Experience: 6–8 Years
Location: Hyderabad
Employment Type: Contract
Open Positions: 1
Budget : Open
Duration: 1 year
Job Summary
We are seeking a highly skilled Lead Data Engineer with 6–8 years of experience in designing and building
scalable, cloud-native data platforms and high-performance data pipelines.
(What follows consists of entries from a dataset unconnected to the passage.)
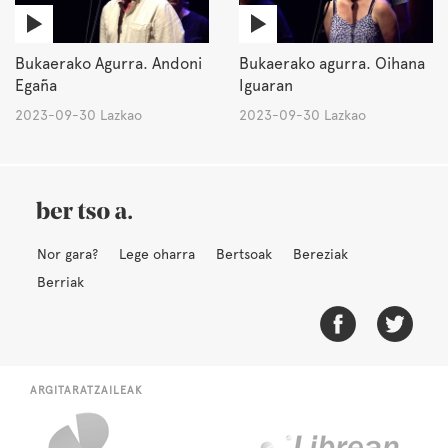
Bukaerako Agurra. Andoni
Bukaerako agurra. Oihana
Egaña
Iguaran
2023-09-30 Lazkao
2023-09-30 Lazkao
Nor gara?
Lege oharra
Bertsoak
Bereziak
Berriak
ARGITARATZAILEAK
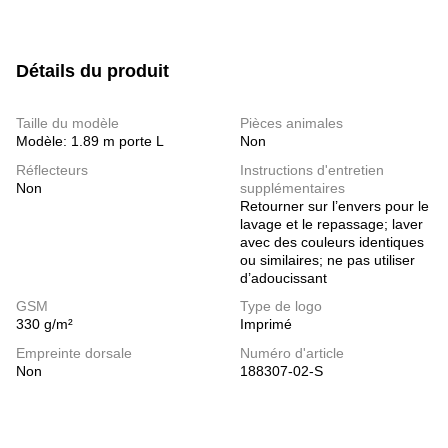
Détails du produit
Taille du modèle
Pièces animales
Modèle: 1.89 m porte L
Non
Réflecteurs
Instructions d'entretien
Non
supplémentaires
Retourner sur l’envers pour le
lavage et le repassage; laver
avec des couleurs identiques
ou similaires; ne pas utiliser
d’adoucissant
GSM
Type de logo
330 g/m²
Imprimé
Empreinte dorsale
Numéro d'article
Non
188307-02-S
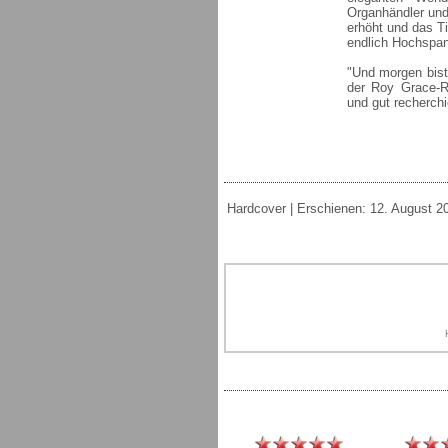
Organhändler und
erhöht und das T
endlich Hochspan
"Und morgen bist 
der Roy Grace-R
und gut recherchi
Hardcover | Erschienen: 12. August 20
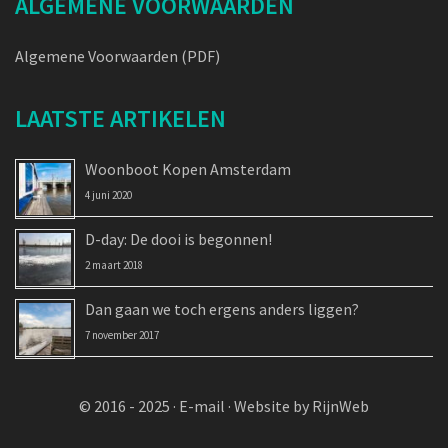
ALGEMENE VOORWAARDEN
Algemene Voorwaarden (PDF)
LAATSTE ARTIKELEN
Woonboot Kopen Amsterdam
4 juni 2020
D-day: De dooi is begonnen!
2 maart 2018
Dan gaan we toch ergens anders liggen?
7 november 2017
© 2016 - 2025 ·
E-mail
·
Website by RijnWeb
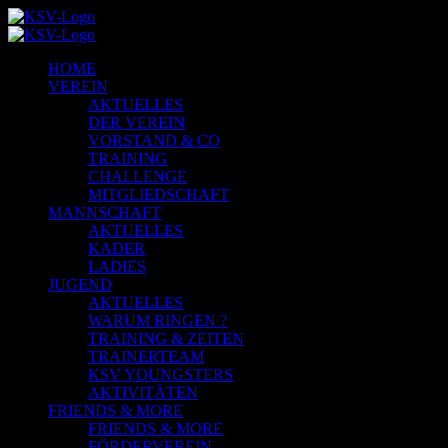
HOME
VEREIN
AKTUELLES
DER VEREIN
VORSTAND & CO
TRAINING
CHALLENGE
MITGLIEDSCHAFT
MANNSCHAFT
AKTUELLES
KADER
LADIES
JUGEND
AKTUELLES
WARUM RINGEN ?
TRAINING & ZEITEN
TRAINERTEAM
KSV YOUNGSTERS
AKTIVITÄTEN
FRIENDS & MORE
FRIENDS & MORE
FÖRDERVEREIN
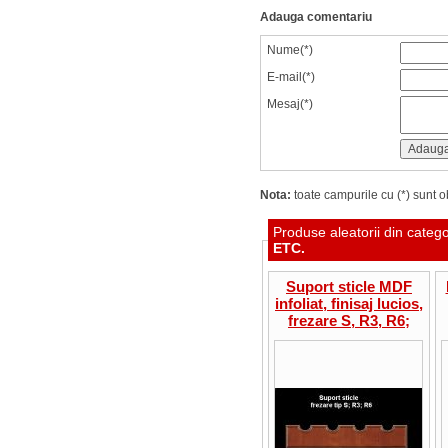
Adauga comentariu
Nume(*)
E-mail(*)
Mesaj(*)
Nota:
toate campurile cu (*) sunt ob
Produse aleatorii din categ
ETC.
Suport sticle MDF
infoliat, finisaj lucios,
frezare S, R3, R6;
pret/bucata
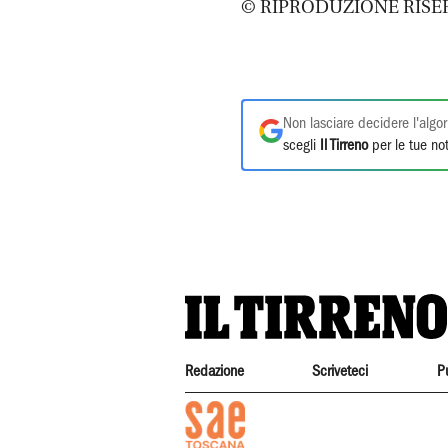
© RIPRODUZIONE RISE
Non lasciare decidere l'algor
scegli
Il Tirreno
per le tue not
Redazione
Scriveteci
P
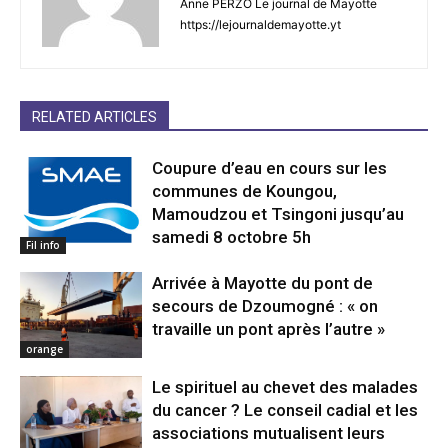
Anne PERZO Le journal de Mayotte
https://lejournaldemayotte.yt
RELATED ARTICLES
Coupure d’eau en cours sur les
communes de Koungou,
Mamoudzou et Tsingoni jusqu’au
samedi 8 octobre 5h
Fil info
Arrivée à Mayotte du pont de
secours de Dzoumogné : « on
travaille un pont après l’autre »
orange
Le spirituel au chevet des malades
du cancer ? Le conseil cadial et les
associations mutualisent leurs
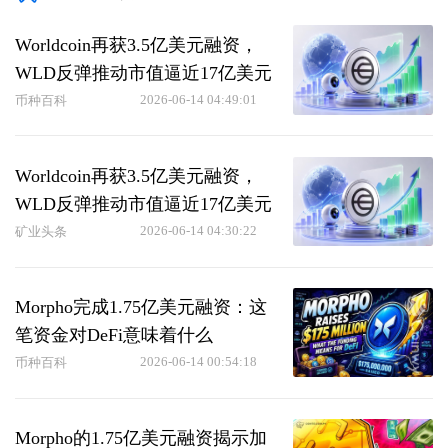
Worldcoin再获3.5亿美元融资，
WLD反弹推动市值逼近17亿美元
2026-06-14 04:49:01
币种百科
Worldcoin再获3.5亿美元融资，
WLD反弹推动市值逼近17亿美元
2026-06-14 04:30:22
矿业头条
Morpho完成1.75亿美元融资：这
笔资金对DeFi意味着什么
2026-06-14 00:54:18
币种百科
Morpho的1.75亿美元融资揭示加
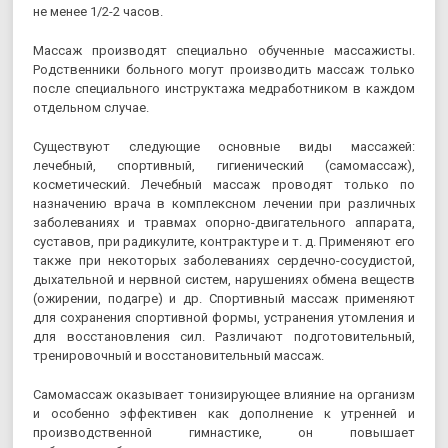
не менее 1/2-2 часов.
Массаж производят специально обученные массажисты.
Родственники больного могут производить массаж только
после специального инструктажа медработником в каждом
отдельном случае.
Существуют следующие основные виды массажей:
лечебный, спортивный, гигиенический (самомассаж),
косметический. Лечебный массаж проводят только по
назначению врача в комплексном лечении при различных
заболеваниях и травмах опорно-двигательного аппарата,
суставов, при радикулите, контрактуре и т. д. Применяют его
также при некоторых заболеваниях сердечно-сосудистой,
дыхательной и нервной систем, нарушениях обмена веществ
(ожирении, подагре) и др. Спортивный массаж применяют
для сохранения спортивной формы, устранения утомления и
для восстановления сил. Различают подготовительный,
тренировочный и восстановительный массаж.
Самомассаж оказывает тонизирующее влияние на организм
и особенно эффективен как дополнение к утренней и
производственной гимнастике, он повышает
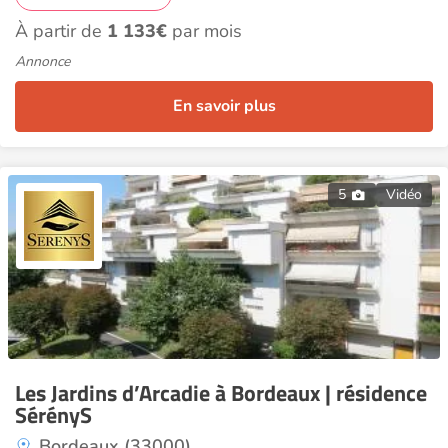
À partir de
1 133€
par mois
Annonce
En savoir plus
5
Vidéo
Les Jardins d’Arcadie à Bordeaux | résidence
SérényS
Bordeaux (33000)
The ideal candidate will have
expertise in developing batch and real-time data processing systems that support analytics, AI/ML
initiatives, and enterprise data solutions across domains such as Banking, FinTech, Consulting, and SaaS.
This role requires strong technical leadership, hands-on development capabilities, and the ability to
collaborate with cross-functional teams to deliver reliable and scalable data solutions.
Key Responsibilities
Data Engineering & Platform Development
Design, develop, and maintain end-to-end data pipelines for batch and real-time processing.
Build scalable ETL/ELT frameworks using Python and SQL.
Implement and manage workflow orchestration using tools such as Apache Airflow.
Design efficient data models, schemas, and transformation layers to support analytics and
downstream applications.
Develop data ingestion pipelines from various sources, including:
o APIs
o Relational and NoSQL Databases
o Event Streams
o External Systems
Streaming & Performance Optimization
Design and optimize real-time data streaming solutions using platforms such as Kafka.
Enhance pipeline performance for:
o High Throughput
o Low Latency
o Cost Efficiency
o Reliability
Implement monitoring, alerting, and logging mechanisms to ensure platform stability and SLA
compliance.
Cloud, DevOps & Engineering Best Practices
Develop and manage data solutions primarily on Microsoft Azure.
Leverage AWS or GCP experience where applicable.
Utilize Docker and CI/CD pipelines for deployment automation and version control.
Follow software engineering best practices, including:
o Code Reviews
o Automated Testing
o Documentation Standards
o Version Control Management
Ensure data quality, governance, validation, and compliance across all data pipelines.
AI & Advanced Data Engineering
Support the creation of AI/ML-ready datasets and feature engineering pipelines.
Build and maintain Feature Stores and MLOps workflows.
Develop or integrate AI-enabled solutions, including:
o LLM-based Data Pipelines
o Document Processing Workflows
o ETL Automation
o Retrieval-Augmented Generation (RAG) Architectures
Collaborate closely with Data Scientists, ML Engineers, and Analytics teams to enable AI-driven
business outcomes.
Leadership & Collaboration
Translate business requirements into scalable technical solutions.
Partner with Product, Analytics, Engineering, and Business stakeholders.
Mentor junior engineers and provide technical guidance.
Participate in architecture discussions and contribute to platform design decisions.
Drive best practices and continuous improvement initiatives across the data engineering team.
Required Skills & Experience
Must-Have Skills
5–8+ years of experience in Data Engineering.
Strong programming expertise in Python.
Advanced SQL skills and experience with complex data transformations.
Hands-on experience building ETL/ELT pipelines.
Experience with cloud platforms:
o Microsoft Azure (Preferred)
o AWS
o GCP
Experience with real-time data streaming technologies such as Kafka.
Strong experience with Apache Airflow or similar orchestration tools.
Solid understanding of:
o Data Modeling
o Data Warehousing Concepts
o Data Architecture Principles
Preferred Skills
Data Platforms & Technologies
Snowflake
BigQuery
Amazon Redshift
Delta Lake
dbt
Apache Spark / PySpark
AI & Machine Learning
MLOps
Feature Stores
MLflow
Large Language Models (LLMs)
Generative AI
Retrieval-Augmented Generation (RAG)
Domain Experience
Banking
FinTech
Consulting
Enterprise SaaS
Leadership
Prior experience in technical leadership roles.
Client-facing stakeholder management experience.
Experience driving architecture and solution design discussions.